Construída a partir de resíduos plásticos
e terra crua, a Coluna simboliza a participação da
Universidade no projeto Lixo Zero = Arquitetura Sustentável.
Desenvolvido pelos arquitetos Sérgio Prado e Márcia
Macul, em parceria com o Centro de Estudos de Construções
Sustentáveis da Faculdade de Arquitetura e Urbanismo (FAU)
da USP, o projeto desenvolve uma alternativa barata e ecológica
para a construção de casas populares e espaços
públicos. “Como matéria-prima, nós usamos
a terra para construir tijolos e paredes e resíduos plásticos
e minerais para construir vigas e janelas. Tudo vem do próprio
local e utiliza o trabalho da própria comunidade. Como são
materiais rejeitados, o custo é praticamente zero”,
explica Márcia.
Mais do que uma obra a ser contemplada, a Coluna Civilizatória é um
marco, para toda a comunidade universitária, das possibilidades
de aproveitamento dos resíduos inorgânicos que se
acumulam na cidade. “Lixo não existe. É uma
questão de falta de cultura de saber aproveitá-lo.

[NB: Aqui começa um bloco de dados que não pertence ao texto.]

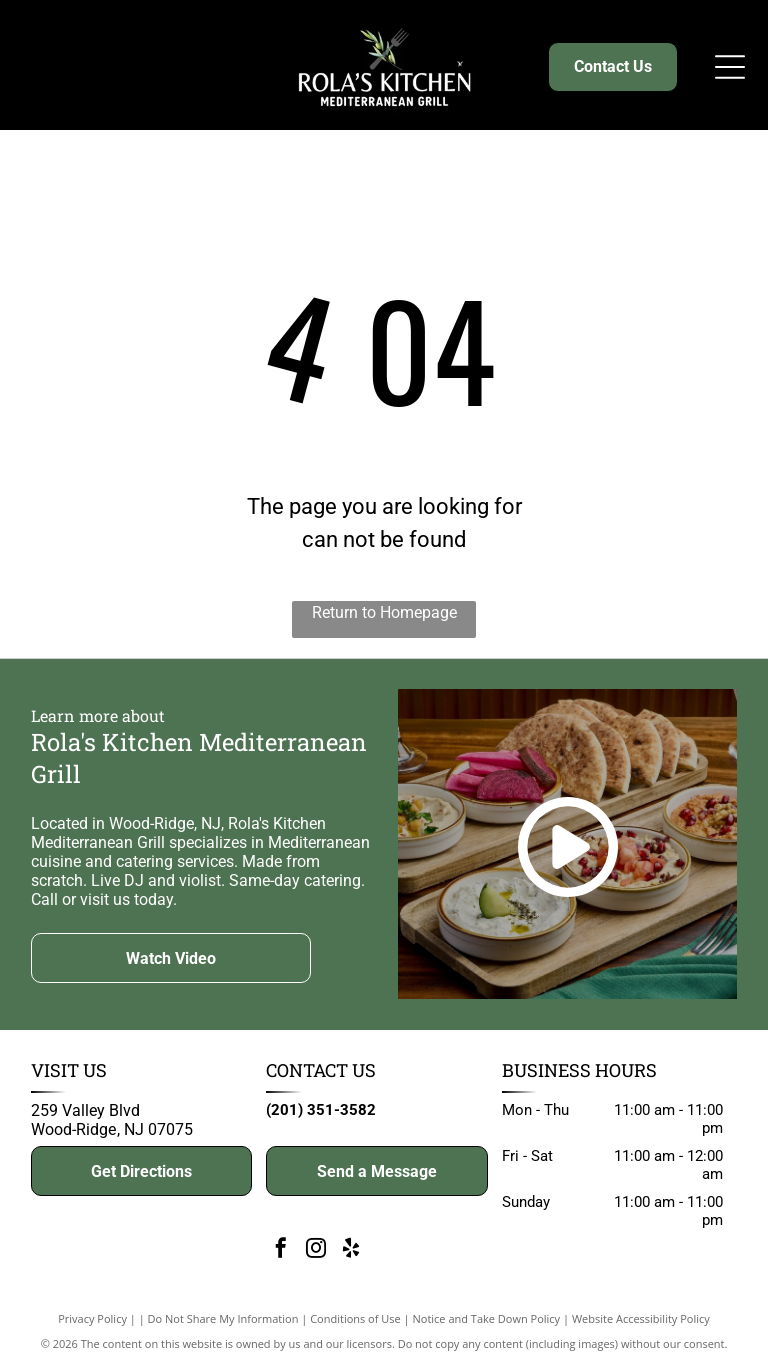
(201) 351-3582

O vinicultor não joga fora vinho azedo, ele o utiliza como
vinagre”, compara Sérgio Prado.
A Coluna Civilizatória foi construída com o dinheiro
recebido pelos arquitetos como prêmio do Concurso de Apoio
a Produção nas áreas de Artes Visuais, Fotografia
e Novas Mídias, promovido pela Secretaria de Cultura do
Estado. “O apoio de uma instituição como a
USP torna o nosso projeto mais forte e mais viável, além
de ser uma forma de ensinar uma preciosa lição de
reaproveitamento para os futuros arquitetos e engenheiros”,
afirma Prado.
Os arquitetos Sérgio Prado e Márcia Macul:
“O
lixo não existe” Exposição – A parceria dos arquitetos com
a Universidade renderá também uma exposição
no Museu de Arte Contemporânea (MAC) da USP, intitulada “A
Arte de Ocupar o Mundo”. Nela, os arquitetos convidam o visitante
a ser parte ativa da arte e propor soluções ambientais
para o lixo, seja na arte ou na arquitetura. Com instalações
arquitetônicas e obras de arte feitas a partir de plástico
e outros materiais não-biodegradáveis, os arquitetos
pretendem criar uma nova dinâmica de interação
dentro do museu, como uma forma de incitar um comportamento mais
sustentável. “A exposição vai trazer
também telas e painéis levantando os problemas ambientais
que levarão o visitante a interagir diretamente com seu
meio e seu entorno. É uma forma de arte cidadã, indispensável
nesta época de aquecimento global, em que é cada
vez mais visível a necessidade de mudança de comportamento
entre os homens e o ambiente”, conta Márcia. Com verba
da Lei Rouanet de apoio à cultura, a exposição
deverá ser montada em 2008.
Também no ano que vem, a convite da FAU, os arquitetos participarão
de um fórum com o tema Lixo Zero = Arquitetura Sustentável,
que trará produtos, projetos e pesquisas na área,
além de palestras de especialistas em tecnologias sustentáveis. “Nós
queremos difundir o tema da sustentabilidade a todos os graduandos
da Universidade, trazendo bons exemplos de tecnologia construtivas
não-convencionais”, explica Prado.
Apoiados pelo Departamento de Patrimônio Histórico
da Prefeitura de São Paulo, Márcia Macul e Sérgio
Prado construirão outras 32 Colunas Civilizatórias,
uma em cada Subprefeitura da capital paulista. “A idéia é que
a população veja como o lixo pode ser aproveitado
de maneira muito útil à sociedade. Que entenda que
esses resíduos não são meramente lixo e sim
matérias-primas para muitas coisas”, afirma Sérgio
Prado.
As obras serão também uma forma de divulgar para
a população essa técnica inovadora de construção,
que será ensinada gratuitamente nas Escolas de Sustentabilidade,
a serem construídas nos bairros da cidade. “Será um
espaço também de lazer e cultura porque nosso objetivo é unir
sempre o social ao sustentável”, acrescenta Prado.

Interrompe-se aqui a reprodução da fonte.